Well, the DNA, of course, like the real one in human beings, has many dimensions, and I'm particularly interested in the spatial DNA of the city, and it's a term which I find incredibly useful because it is multi-layered, and we'll talk more about that. But it does allow both the prototype of different cities and the generic species of cities to be, I think, defined in very particular ways, and I think after 25 years of studying cities, there are different typologies of cities, and each one of them has a very particular characteristic. And I think the spatial DNA actually captures these differences completely apart from issues of size, issues of economic development, issues of geography, ecology and everything else.


So I think, to answer your specific question, I think it's a very real thing, but it's also an incredibly useful abstract tool, an analytical tool to help us, who are trying to understand cities and also influence policy, begin to say how might this city respond to this sort of investment change, modification, regeneration, as opposed to not? So it's also trying to get away from the straitjacket of large cities, port cities, beautiful cities, sprawling cities, etc.


Caitlin Morrissey 

And what traits then might cities have? What would you identify as being in the genetic code of a city with this spatial lens?


Ricky Burdett

Well, the spatial DNA of a city is not unlike a sort of CT scan or an MRI, so it's like a CT scan or MRI of a human body. That's how I literally envisage it. In other words, it's not a chemical formula like the human DNA. It's literally a sort of a visual representation of its essence. So if we take this analogy with the human body further, there are the bones, there are the veins, and there's the nerve system. And I think cities can begin to be defined in that way. The main infrastructure of a city is its space, the streets, the alleyways, the connectivity that makes up the whole body and feeds its economic life, its cultural life, its social life, is what I would call absolutely essential ingredient of a spatial DNA.

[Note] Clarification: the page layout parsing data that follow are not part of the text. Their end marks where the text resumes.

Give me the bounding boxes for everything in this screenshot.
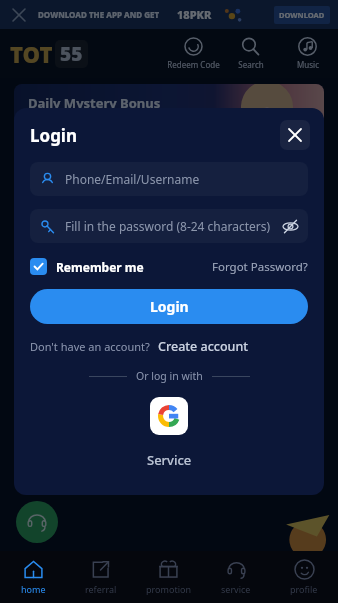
button[interactable]: promotion <box>134 551 202 603</box>
staticText: promotion <box>146 583 191 595</box>
staticText: Search <box>238 59 264 70</box>
staticText: home <box>21 583 46 595</box>
staticText: Remember me <box>56 259 144 275</box>
staticText: 18PKR <box>177 7 212 22</box>
button[interactable]: home <box>0 551 67 603</box>
button[interactable]: Phone/Email/Username <box>30 162 308 196</box>
button[interactable]: Fill in the password (8-24 characters) <box>30 209 308 243</box>
button[interactable]: Forgot Password? <box>212 259 308 275</box>
staticText: TOT <box>10 39 53 69</box>
staticText: Daily Mystery Bonus <box>28 94 161 112</box>
staticText: Don't have an account? <box>30 339 150 354</box>
button[interactable]: Remember me <box>30 258 144 275</box>
button[interactable]: Create account <box>158 338 249 355</box>
staticText: Forgot Password? <box>212 259 308 275</box>
staticText: profile <box>290 583 318 595</box>
staticText: 55 <box>60 41 83 67</box>
staticText: referral <box>85 583 117 595</box>
button[interactable]: Service <box>147 451 192 469</box>
staticText: service <box>221 583 251 595</box>
button[interactable]: Sign in with Google <box>150 397 188 435</box>
button[interactable]: Search <box>222 34 279 73</box>
button[interactable]: Support <box>16 501 58 543</box>
button[interactable]: profile <box>270 551 338 603</box>
staticText: Login <box>150 297 189 316</box>
button[interactable]: Music <box>279 34 336 73</box>
button[interactable]: referral <box>67 551 134 603</box>
staticText: Fill in the password (8-24 characters) <box>65 218 277 234</box>
button[interactable]: Redeem Code <box>165 34 222 73</box>
staticText: Redeem Code <box>167 59 220 70</box>
staticText: DOWNLOAD THE APP AND GET <box>38 9 160 20</box>
staticText: Music <box>297 59 319 70</box>
staticText: Login <box>30 124 78 147</box>
button[interactable]: service <box>202 551 270 603</box>
staticText: Phone/Email/Username <box>65 171 298 187</box>
staticText: Service <box>147 451 192 469</box>
button[interactable]: Login <box>30 289 308 324</box>
staticText: Or log in with <box>136 369 203 383</box>
button[interactable]: Close <box>280 120 310 150</box>
button[interactable]: DOWNLOAD <box>274 6 330 24</box>
staticText: DOWNLOAD <box>279 10 325 20</box>
staticText: Create account <box>158 338 249 355</box>
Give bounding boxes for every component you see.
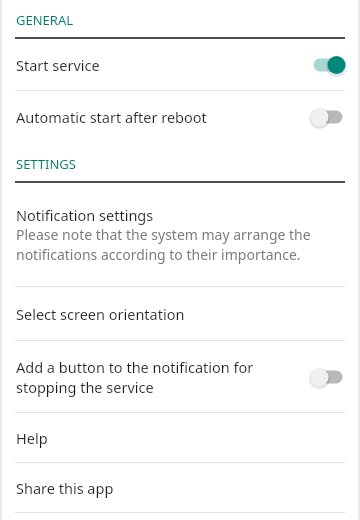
staticText: Select screen orientation: [16, 304, 185, 324]
staticText: Notification settings: [16, 205, 154, 225]
other: Start service toggle: [305, 50, 351, 80]
button[interactable]: Add a button to the notification for sto…: [0, 341, 360, 412]
other: Add stop button toggle: [305, 362, 351, 392]
staticText: Help: [16, 428, 48, 448]
button[interactable]: Start service: [0, 39, 360, 90]
button[interactable]: Select screen orientation: [0, 287, 360, 340]
staticText: Automatic start after reboot: [16, 107, 207, 127]
other: Automatic start after reboot toggle: [305, 102, 351, 132]
button[interactable]: Automatic start after reboot: [0, 91, 360, 143]
staticText: GENERAL: [16, 11, 74, 29]
button[interactable]: Help: [0, 413, 360, 462]
staticText: Add a button to the notification for sto…: [16, 357, 301, 397]
staticText: Share this app: [16, 478, 114, 498]
button[interactable]: Notification settings: [0, 183, 360, 286]
staticText: Please note that the system may arrange …: [16, 225, 351, 265]
staticText: Start service: [16, 55, 100, 75]
button[interactable]: Share this app: [0, 463, 360, 512]
staticText: SETTINGS: [16, 155, 76, 173]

So I'm focusing on the public space structure of a city, which typically is at the ground floor level, but not only. We know that in some parts of the world, there are cities where people connect through rooftops. There are other parts of cities where people connect below ground because of temperature issues. So where we humans are able to walk, connect, interact is at the heart of this point.

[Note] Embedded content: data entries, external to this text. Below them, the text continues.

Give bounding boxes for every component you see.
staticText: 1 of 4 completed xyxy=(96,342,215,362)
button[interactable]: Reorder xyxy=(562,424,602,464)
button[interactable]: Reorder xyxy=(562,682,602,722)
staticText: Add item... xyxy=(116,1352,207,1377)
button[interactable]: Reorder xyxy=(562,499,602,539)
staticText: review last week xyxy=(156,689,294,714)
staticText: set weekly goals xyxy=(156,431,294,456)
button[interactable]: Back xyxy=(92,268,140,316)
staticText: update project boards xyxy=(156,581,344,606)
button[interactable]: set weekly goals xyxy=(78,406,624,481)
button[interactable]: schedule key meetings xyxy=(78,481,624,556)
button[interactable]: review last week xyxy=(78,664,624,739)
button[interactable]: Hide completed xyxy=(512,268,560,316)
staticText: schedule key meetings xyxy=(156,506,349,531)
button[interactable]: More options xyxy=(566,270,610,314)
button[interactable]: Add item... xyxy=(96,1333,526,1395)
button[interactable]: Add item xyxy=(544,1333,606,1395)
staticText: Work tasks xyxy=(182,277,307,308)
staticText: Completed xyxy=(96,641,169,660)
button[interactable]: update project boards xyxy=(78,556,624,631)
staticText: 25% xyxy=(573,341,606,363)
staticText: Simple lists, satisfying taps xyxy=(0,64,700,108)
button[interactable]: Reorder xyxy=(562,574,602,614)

So why I am interested in the DNA, and this is where people like Greg, who studies the politics and the economy, on one side or Richard Sennett and Richard Florida on the other and I are all interested in it, is because this spatial DNA is also the connection to society. And how these two dimensions actually come together is very, very important. So I'd like to transgress the boundaries of the classic planner, the classic social urban sociologist and the classic urban designer. And I think that's where spatial DNA becomes critical in understanding the spatial and social dynamics of cities.


Greg Clark

So just to make this even more precise, Ricky, can you just talk about two cities that are in some ways similar but in other ways have very different DNA and what the difference is as you see it?


Ricky Burdett

Let's take Paris and Barcelona. So both of them have a very clear grid imposed onto, in the case of Paris, a pre-existing medieval structure, and in the case of Barcelona, a 19th-century grid grafted outwards onto the existing structure, and you can literally see the DNA of that city in terms of how these two different systems operate, by which I mean the relatively new – the 19th century onwards – and the old.


So what becomes fascinating in the DNA of Barcelona is that the public life of the city is lived out in the major avenues and streets like the Diagonal, but there's a much more intimate scale that happens in the side, in the little interstices between the lateral blocks, let's call it that, with the chamfered corners, but also in the older city.

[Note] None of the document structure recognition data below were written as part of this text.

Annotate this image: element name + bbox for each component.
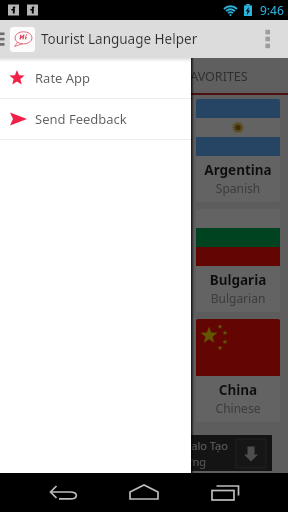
- staticText: Bulgarian: [196, 290, 280, 306]
- button[interactable]: Rate App: [0, 58, 191, 98]
- staticText: China: [196, 381, 280, 399]
- button[interactable]: Send Feedback: [0, 99, 191, 139]
- staticText: ứng: [185, 454, 206, 469]
- staticText: Send Feedback: [35, 110, 127, 128]
- staticText: Tourist Language Helper: [41, 30, 198, 48]
- button[interactable]: More options: [246, 20, 288, 58]
- button[interactable]: China: [196, 319, 280, 422]
- button[interactable]: Bulgaria: [196, 209, 280, 312]
- staticText: Bulgaria: [196, 271, 280, 289]
- button[interactable]: Albania: [100, 99, 184, 202]
- button[interactable]: Download: [236, 439, 266, 468]
- staticText: FAVORITES: [184, 68, 248, 85]
- staticText: Zalo Tạo: [185, 438, 228, 453]
- button[interactable]: Home: [124, 473, 164, 512]
- button[interactable]: FAVORITES: [144, 58, 288, 95]
- button[interactable]: Afghanistan: [4, 99, 88, 202]
- button[interactable]: Back: [44, 473, 84, 512]
- staticText: Spanish: [196, 180, 280, 196]
- button[interactable]: Recents: [205, 473, 245, 512]
- staticText: Argentina: [196, 161, 280, 179]
- button[interactable]: Argentina: [196, 99, 280, 202]
- staticText: ALL: [61, 68, 83, 85]
- button[interactable]: ALL: [0, 58, 144, 95]
- staticText: 9:46: [260, 2, 284, 18]
- button[interactable]: Navigation menu: [0, 20, 9, 58]
- staticText: Chinese: [196, 400, 280, 416]
- staticText: Rate App: [35, 69, 91, 87]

In the case of Paris, instead, you have two different systems practically operating. They don't intersect in such a, I think, sophisticated way. You have the Paris of Haussmann, which is quite formal. You're either going down one of the big avenues and have the Place de la Concorde and a massive monument on access, or you go to another part of the city, which is in a way more confused – in a good way, I mean that – and have a much more complex relationship between public space and the major infrastructure system. So those could be two examples. But we can come to more if you want.


Greg Clark

Very interesting, Ricky, and you said just a moment or two ago that you thought that the different DNA affects the adaptive capacity of cities.


Ricky Burdett

No, that's very, very important. So let's take, then, Manhattan. But what is extraordinary about the city created in 1811 is that someone, in fact, some men, all men, drew the famous plan, which then became the Manhattan grid. How many years have passed since 1811? We're talking about at least two centuries. Hundreds of years have passed since then. What is extraordinary about the Manhattan grid is that buildings have come and gone. Buildings that were two stories high were replaced by 10-story warehouses. Those have either been readapted and turned into cool artists' places, which are now being bought by trillionaires who like to live in the same place. Similarly, in parts of midtown or downtown, the grid remains the same, but the building form has literally – not doubled, quintupled or gone 20 times higher, but always adhering to the principles of the grid itself.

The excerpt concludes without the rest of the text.